Il ruolo del fosforo nell’organismo umano
Il fosforo è un minerale indispensabile per numerose funzioni vitali. Pur non essendo più considerato l’elemento chiave per la memoria, come si pensava in passato, mantiene un ruolo centrale nel garantire il corretto funzionamento del corpo umano. È coinvolto nella contrazione muscolare, nella trasmissione degli impulsi nervosi e nella produzione di energia cellulare, essendo parte dell’ATP, il principale veicolo energetico dell’organismo.
La presenza del fosforo è necessaria anche per la formazione del DNA e dell’RNA, per la salute di ossa e denti e per l’equilibrio dell’omeostasi acido-base nel sangue. Inoltre, favorisce l’assimilazione di importanti micronutrienti come vitamina D, zinco, iodio e magnesio. Il corpo lo assume tramite la dieta, e raramente si verificano carenze, se non in casi particolari legati all’assorbimento o all’uso di alcuni farmaci.
Fabbisogno giornaliero ed eccessi da evitare
Secondo l’Istituto Superiore di Sanità, il fabbisogno quotidiano di fosforo per un adulto è pari a 800 mg, quantità che sale a 1000 mg negli anziani e a 1200 mg per adolescenti, donne in gravidanza e in allattamento. Sebbene le carenze siano rare, possono manifestarsi in presenza di antiacidi o sostanze che ne ostacolano l’assimilazione.

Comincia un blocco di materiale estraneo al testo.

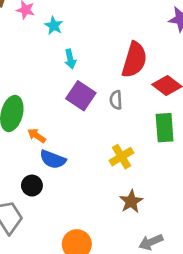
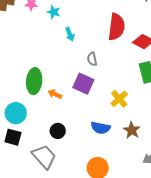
purple square: (81, 96) -> (83, 84), moved
gray semicircle: (116, 100) -> (92, 59), moved
blue semicircle: (53, 159) -> (101, 128), moved

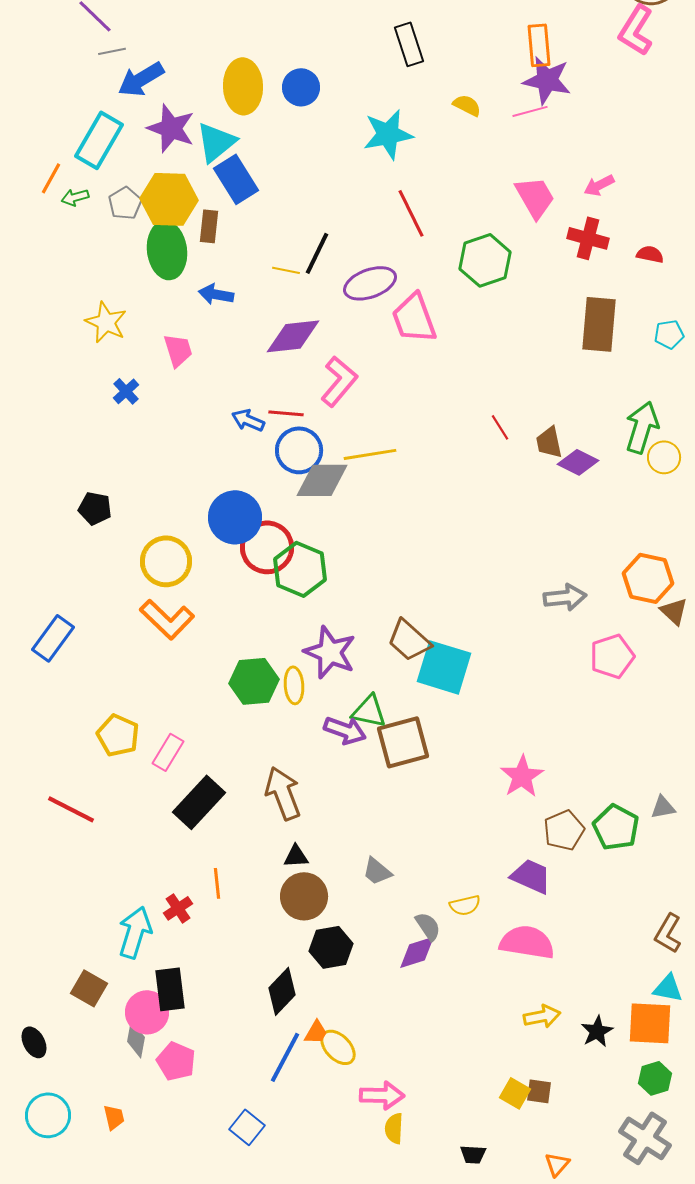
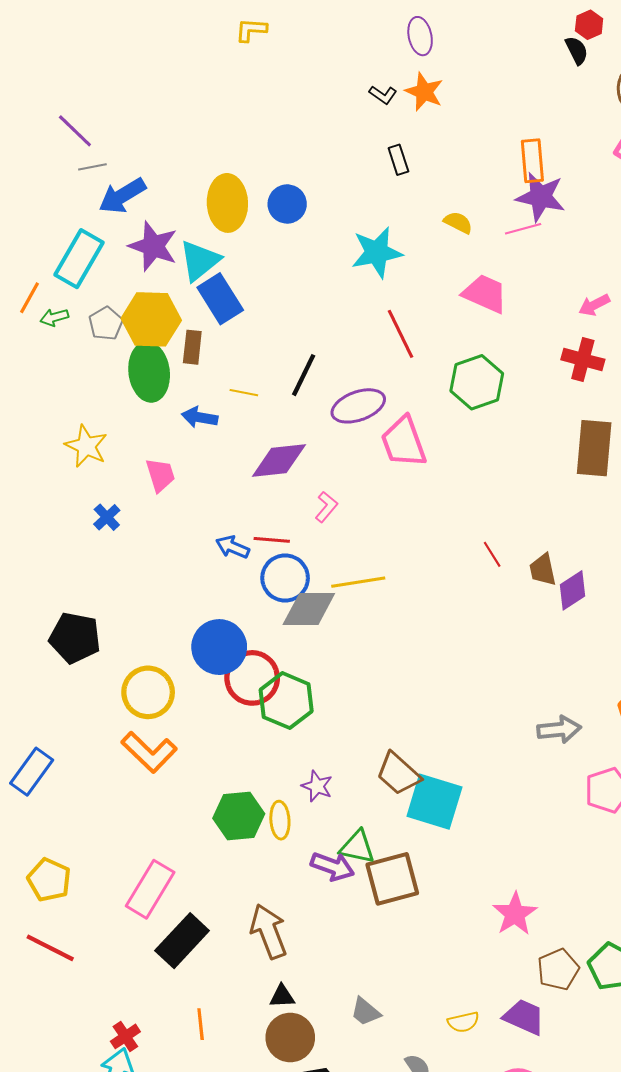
black rectangle: (409, 44) -> (398, 160), size x0.7
pink trapezoid: (535, 197) -> (485, 294), moved, turned -36
yellow line: (286, 270) -> (244, 393), moved
pink L-shape: (339, 381) -> (326, 507), size x0.6
purple diamond: (578, 462) -> (573, 590), turned -60
black pentagon: (95, 508) -> (75, 638), size x1.5
purple star: (330, 652) -> (317, 786), size x0.6
yellow pentagon: (118, 735) -> (49, 880), moved
pink rectangle: (168, 752) -> (150, 889), size x1.5
yellow semicircle: (465, 905) -> (463, 1022), moved
red cross: (178, 908) -> (125, 1036), moved

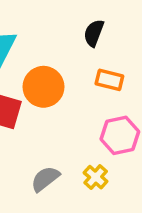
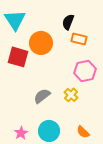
black semicircle: (94, 33) -> (68, 22), moved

In questi casi si possono osservare debolezza, perdita di appetito e demineralizzazione ossea.
Più comune, invece, è l’assunzione eccessiva attraverso la dieta occidentale, spesso ricca di alimenti che ne contengono alte dosi. Un apporto troppo elevato può compromettere il delicato equilibrio con il calcio, essenziale per la salute dello scheletro, e portare a fenomeni di calcificazione dei tessuti molli o ipocalcemia.

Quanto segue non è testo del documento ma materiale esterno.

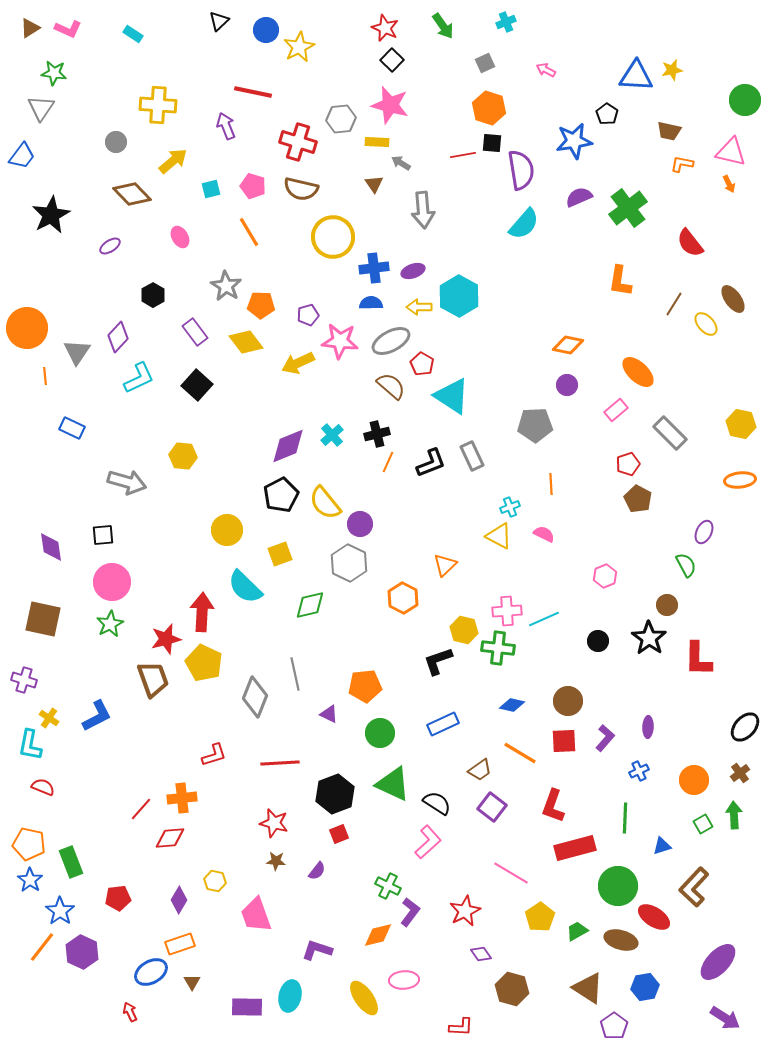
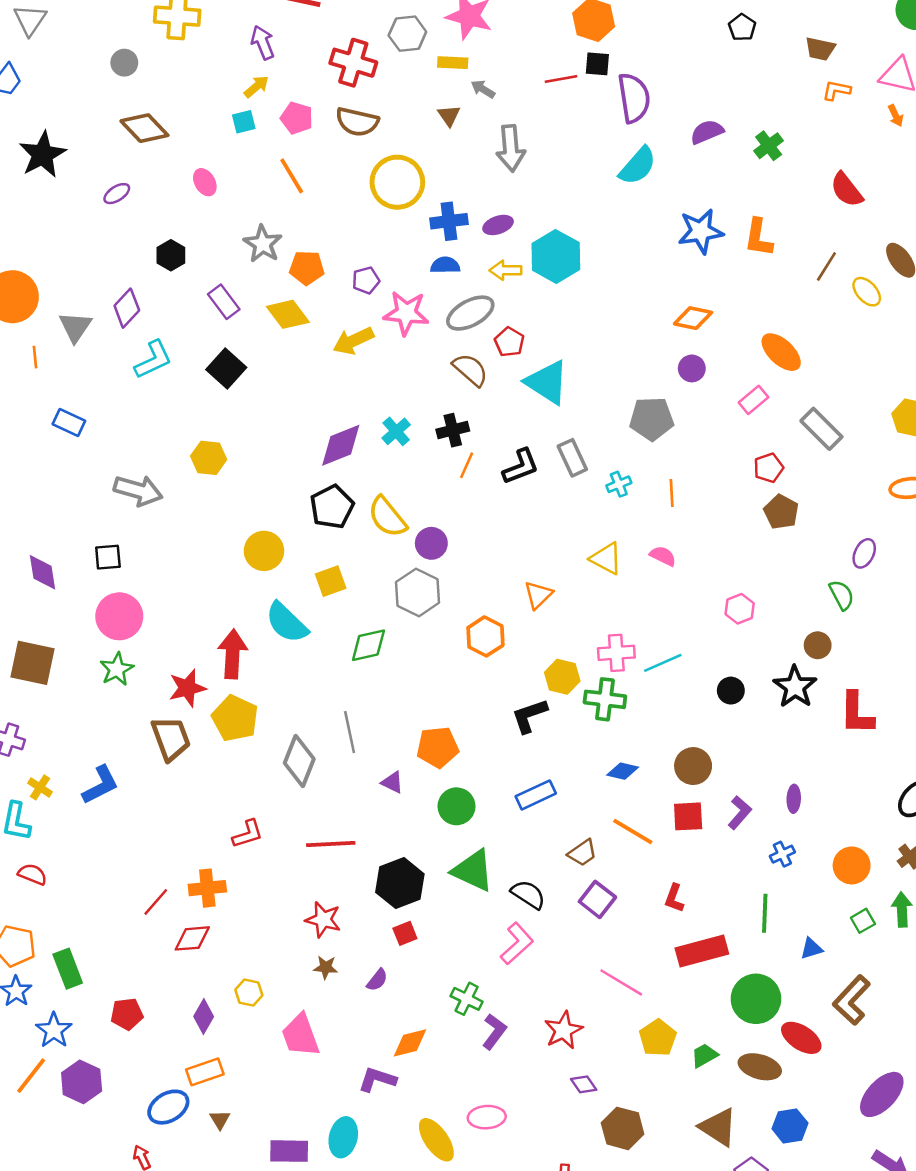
blue star: (574, 141) -> (701, 231), moved
yellow arrow: (173, 161) -> (256, 87), moved, size x0.7
green cross: (628, 208) -> (769, 146), size x0.6
cyan cross: (510, 507) -> (619, 484), moved
red L-shape: (553, 806) -> (674, 898), size x0.7
orange diamond: (378, 935) -> (410, 1043), moved

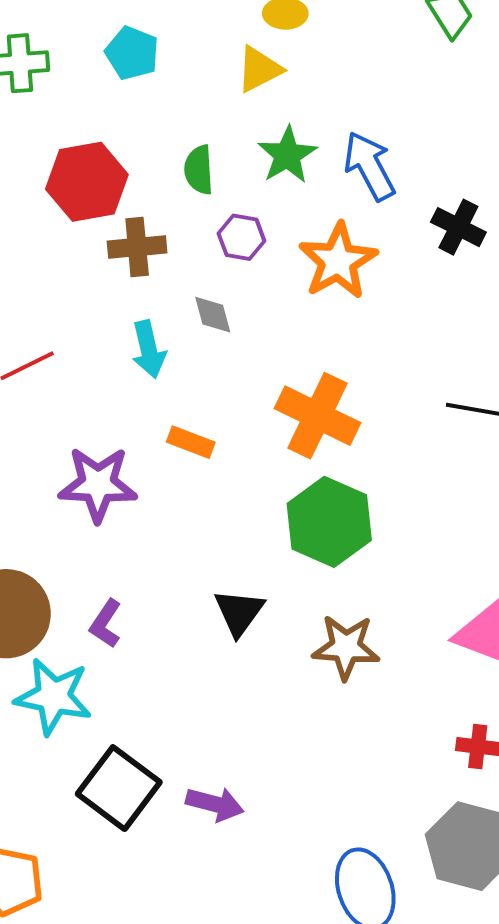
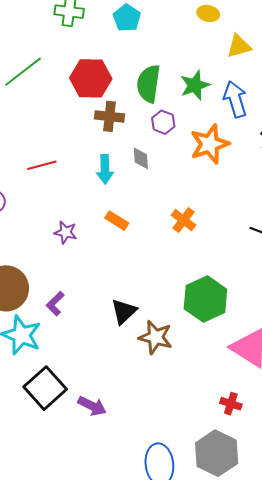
yellow triangle: (259, 69) -> (239, 46), moved
green semicircle: (199, 170) -> (149, 84), size x1.5
orange cross: (317, 416) -> (183, 220), size x0.6
purple star: (98, 484) -> (66, 232), size x0.6
green hexagon: (329, 522) -> (205, 299), moved
brown star: (346, 647) -> (155, 337), moved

Gli alimenti più ricchi di fosforo
Il fosforo si trova in numerosi alimenti di uso comune. Tra i latticini, i fiocchi di latte offrono circa 358 mg per porzione, mentre una tazza di latte ne apporta circa 272 mg. Anche lo yogurt greco contribuisce in modo significativo, con 130 mg ogni 100 grammi.

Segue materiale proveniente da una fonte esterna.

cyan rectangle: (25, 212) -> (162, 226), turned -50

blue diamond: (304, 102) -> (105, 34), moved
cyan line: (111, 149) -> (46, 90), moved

Le uova, nella quantità di due, forniscono circa 157 mg. Tra i legumi, le lenticchie crude arrivano a 370 mg ogni 100 grammi, anche se la cottura ne riduce il contenuto. I ceci cotti, invece, ne garantiscono comunque circa 150 mg. I semi di girasole sono particolarmente ricchi, con oltre 340 mg in un quarto di tazza.
Tra le fonti animali, tonno in scatola, spigola e branzino contengono in media 200 mg per 100 grammi. Ottimi anche i cereali integrali, in particolare la crusca di riso, con oltre 1700 mg per etto, seguita dalla crusca di frumento e d’avena. Nella frutta secca e nei semi oleosi – come zucca, chia, lino, sesamo e girasole – i valori variano tra 700 e 1200 mg ogni 100 grammi.
Infine, le carni bianche e rosse apportano mediamente 200-300 mg di fosforo per etto, contribuendo anch’esse in modo sostanziale al bilancio giornaliero.